Fred has his own conflicts as well, which also involve Ramon. Some of the locals are not pleased with NATO or the U.S. yet Fred frequently wears his uniform about the town. After a bombing at the USO building, resulting in the death of a sailor, Ramon says it was a false flag operation by the Americans. He goes further and writes that Fred is a CIA operative.
'Barcelona' begins as a comedy of manners with Ted and Fred engaging in funny banter as they try to make sense of life, love, and relationships. While it's already tough enough for young men to understand young women, their American sensibilities seem to complicate matters as they try and connect with Spanish women.
In the third act, the plot takes a very dark turn, and even though the tone changes abruptly, Stillman is able to guide the characters and the story in a way that seems authentic to what has gone before.
The Blu-ray: Vital Disc Stats
'Barcelona' (#807 in The Criterion Collection) comes on a 50GB Region A Blu-ray disc in a clear keepcase. The discs boot up directly to the menu screen without any promotional advertisements. Included is a folded leaflet containing the essay "Innocence Abroad," an essay by film scholar Haden Guest.
The video has been given a 1080p/AVC-MPEG-4 encoded transfer displayed at 1.85:1. "Supervised by director Whit Stillman and cinematographer John Thomas, this new digital transfer was created in 2K resolution on a Lasergraphics Director film scanner from the 35mm A/B original camera negative, at MTI Film in Los Angeles. Thousands of instances of dirt, debris, scratches, splices, and warps were manually removed using MTI's DRS, while Digital Vision's Phoenix was used for small dirt, grain, noise management, jiter, and flicker," as stated in the liner notes.
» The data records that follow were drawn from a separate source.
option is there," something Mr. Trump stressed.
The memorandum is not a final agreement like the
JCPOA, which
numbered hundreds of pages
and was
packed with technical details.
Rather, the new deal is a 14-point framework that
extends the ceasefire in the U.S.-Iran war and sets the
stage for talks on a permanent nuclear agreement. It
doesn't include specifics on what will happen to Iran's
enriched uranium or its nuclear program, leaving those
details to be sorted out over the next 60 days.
Blacks are inky and show strong separation between black objects as Ted and Fred drive through the city at night. The colors appear in strong hues. The women working the trade show wear vibrant red blazers, rich browns are on display in Ted's apartment and office, and the green grass seen during Ramon's picnic looks lush and natural. Skin tones are accurate and consistent.
The film grain is noticeable and well resolved. The image delivers very fine texture detail, as seen on in the folds and decoration of the flamboyant costume Marta (Mira Sorvino) wears to the party. It also offers great depth within scenes.
The liner notes also state, "the original 2.0 surround soundtrack was remastered at 24-bit from the 35mm original magnetic tracks. Clicks, thumps, hiss, hum, and crackle were manually removed using Pro Tools HD and iZotope RX4. Please be sure to enable Dolby Pro Logic decoding on your receiver to properly play the Dolby Digital 2.0 surround soundtrack.
The film is dialogue heavy and all the voices are understandable, except the scene where Fred leaves Marta's home, and the music slightly drowns out the dialogue. There are some moments of strong ambiance, such as rain effects, which add space around the characters. Mark Suozzo's score and the diegetic music blend well with the other elements. Other than the music, an explosion is when the bass is very active. The track sounds free of wear and defect.
Whit Stillman's 'Barcelona' is an enjoyable comedy made for adults, a phrase that used to suggest "smart and sophisticated" rather than "filled with nudity and cursing" as it so often does now. The Blu-ray is visually appealing, the audio is more than satisfactory, and the extras are a great addition to the experience.